Individual Submission Summary
Share...

Direct link:

The Wager: Race, Gender, and Value in Elite Firms

Tue, August 9, 12:00 to 1:30pm, LACC, Floor: Level 2, 409B

Abstract

Feminist and anti-racist scholars have long established that gender and race, as systems of inequality, influence whose labor is valued and devalued. The focus has largely been on the devaluation of work gender-typed as women’s work and how this varies according to the racial-typing of the work. In contrast, I examine how and why the work of elites in finance and technology—work dominated by white men—has become highly valued, even relative to that of other top earners. I conducted in-depth interviews and field observations of hedge fund, venture capital, and technology startup firms, which all feature striking social disparities in terms of who wields the investment power to dole out financial funding and who gets funding.
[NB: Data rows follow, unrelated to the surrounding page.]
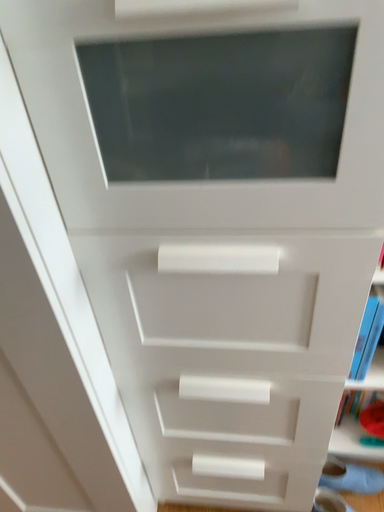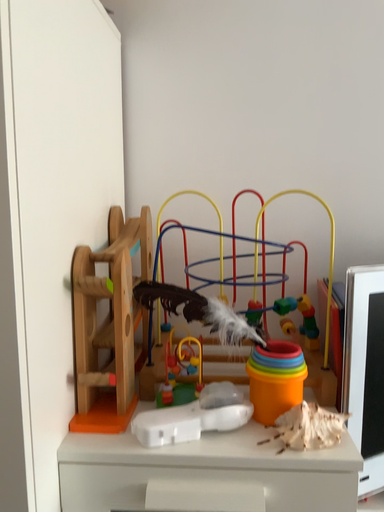 Question: Which way did the camera rotate in the video?

Choices:
 (A) rotated downward
 (B) rotated upward

Answer: (B) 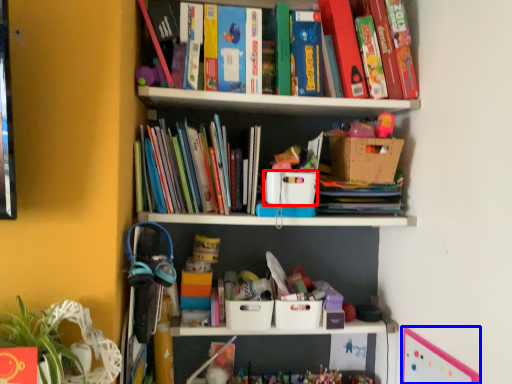 Question: Which point is further to the camera, storage box (highlighted by a red box) or bulletin board (highlighted by a blue box)?

Choices:
 (A) storage box
 (B) bulletin board

Answer: (A) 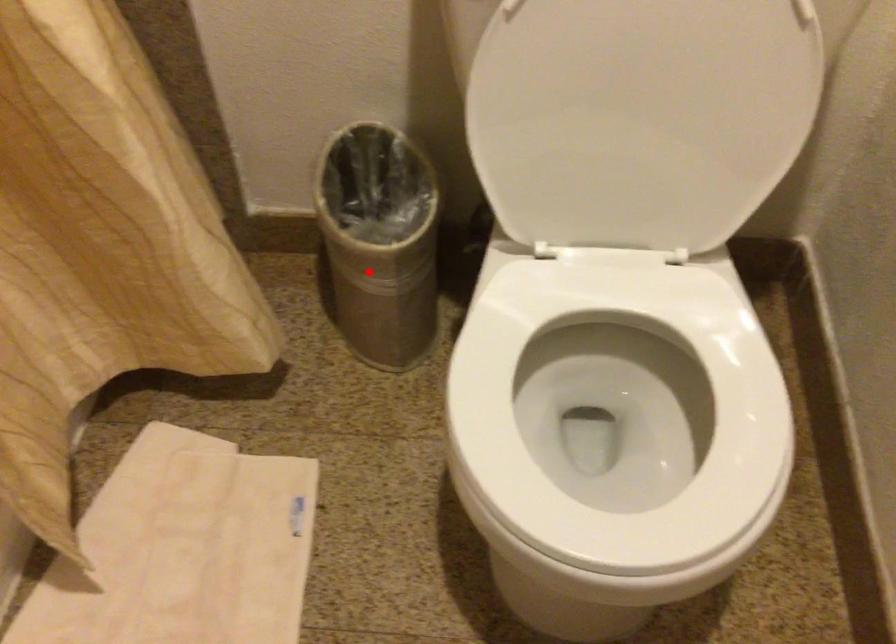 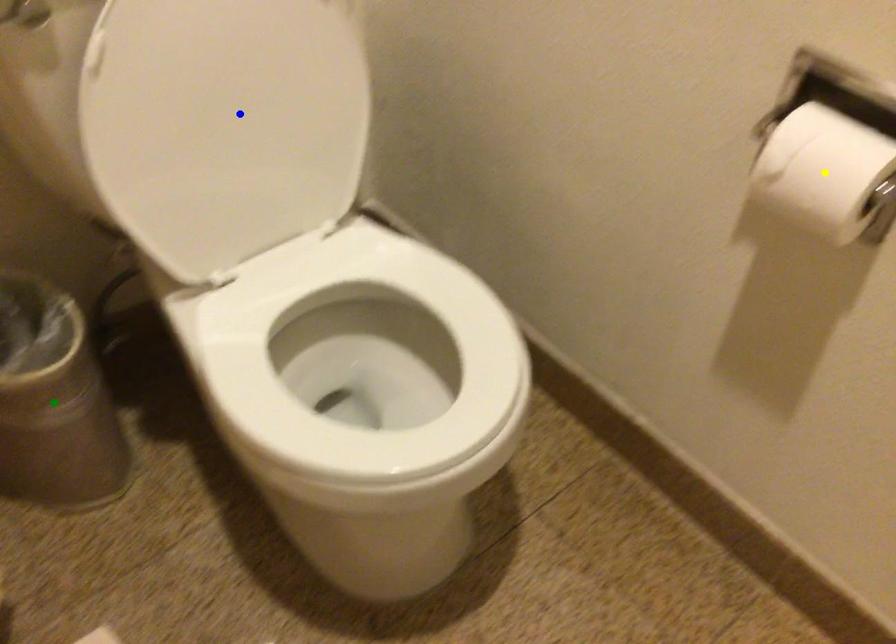 Question: I am providing you with two images of the same scene from different viewpoints. A red point is marked on the first image. You are given multiple points on the second image. Can you choose the point in image 2 that corresponds to the point in image 1?

Choices:
 (A) green point
 (B) blue point
 (C) yellow point

Answer: (A) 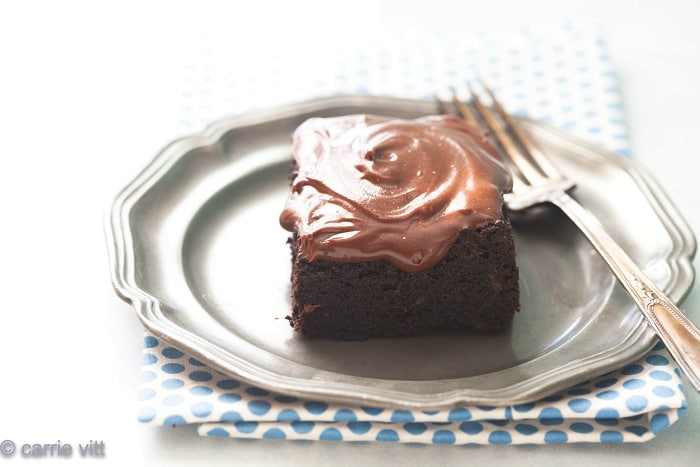 You are a GUI agent. You are given a task and a screenshot of the screen. Output one action in this format:
    pyautogui.click(x=<x>, y=<y>)
    Task: Click on the fork
    The height and width of the screenshot is (467, 700).
    Given the screenshot: What is the action you would take?
    pyautogui.click(x=537, y=179) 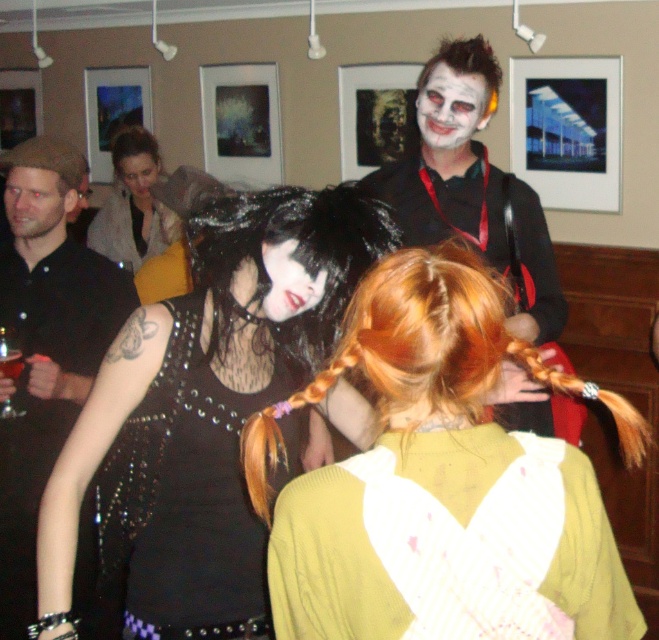 You are a photographer at the event and want to frame a photo that includes both the matte black vest at center and the white matte face at upper center. Which object should you position closer to the edge of the frame to ensure both fit within the shot?

The white matte face at upper center has a narrower width compared to the matte black vest at center. Positioning the white matte face at upper center closer to the edge would allow both objects to fit within the frame since it requires less space.

You are standing in the room and want to take a photo of both the point at coordinates point [121,547] and point [30,177]. Which point should you focus on first to ensure both are in focus?

You should focus on point [30,177] first because it is farther from the camera than point [121,547]. By focusing on the farther point, both points will be in focus due to the depth of field. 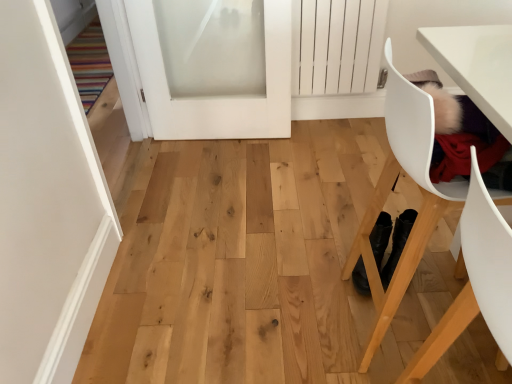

I identify how the organizational structures, specifically those that delineate wages and equity, designate the work of these elites as of high worth and how this is central to the prevailing gender and racial hierarchies in the labor market. I find that the social interactions that set wages, bonuses, and equity reflect speculative, financial cultural logics that are distinct in each of these three fields, shaping how inequality is embedded within each type of firm. The processes through which earnings and capital are distributed in these fields are intrinsically racialized and gendered, as they are based on racialized and gendered assumptions about risk, value, and worth. I call the process of speculating on earnings and equity the “wager” and explain how it helps to account for widening economic inequalities, how these trends are gendered and racialized, and how elites in finance and tech view their earnings as consistent with the logic of accumulation of financial markets.